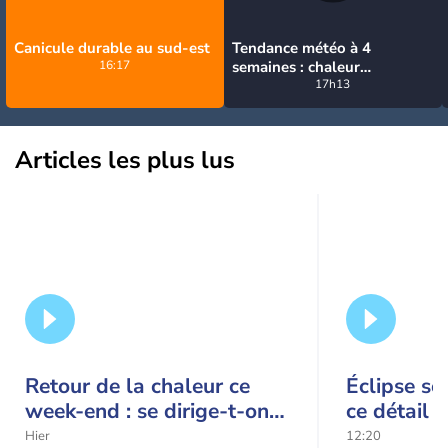
Canicule durable au sud-est
Tendance météo à 4
16:17
semaines : chaleur
prédominante jusqu'en
17h13
septembre
Articles les plus lus
Retour de la chaleur ce
Éclipse so
week-end : se dirige-t-on
ce détail 
vers une cinquième vague
spectacle
Hier
12:20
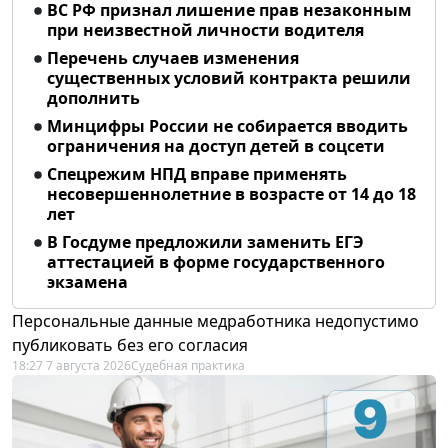
ВС РФ признал лишение прав незаконным
при неизвестной личности водителя
Перечень случаев изменения
существенных условий контракта решили
дополнить
Минцифры России не собирается вводить
ограничения на доступ детей в соцсети
Спецрежим НПД вправе применять
несовершеннолетние в возрасте от 14 до 18
лет
В Госдуме предложили заменить ЕГЭ
аттестацией в форме государственного
экзамена
Персональные данные медработника недопустимо
публиковать без его согласия
18:27 7 августа 2026
Судебная практика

━━━━━━━━━━━━━━━━

• Directions:
Word for word, copy out each record; do not include pictures.

• Worked solution:
Canicule durable au sud-est
Tendance météo à 4
16:17
semaines : chaleur
prédominante jusqu'en
17h13
septembre
Articles les plus lus
Retour de la chaleur ce
Éclipse so
week-end : se dirige-t-on
ce détail 
vers une cinquième vague
spectacle
Hier
12:20
ВС РФ признал лишение прав незаконным
при неизвестной личности водителя
Перечень случаев изменения
существенных условий контракта решили
дополнить
Минцифры России не собирается вводить
ограничения на доступ детей в соцсети
Спецрежим НПД вправе применять
несовершеннолетние в возрасте от 14 до 18
лет
В Госдуме предложили заменить ЕГЭ
аттестацией в форме государственного
экзамена
Персональные данные медработника недопустимо
публиковать без его согласия
18:27 7 августа 2026
Судебная практика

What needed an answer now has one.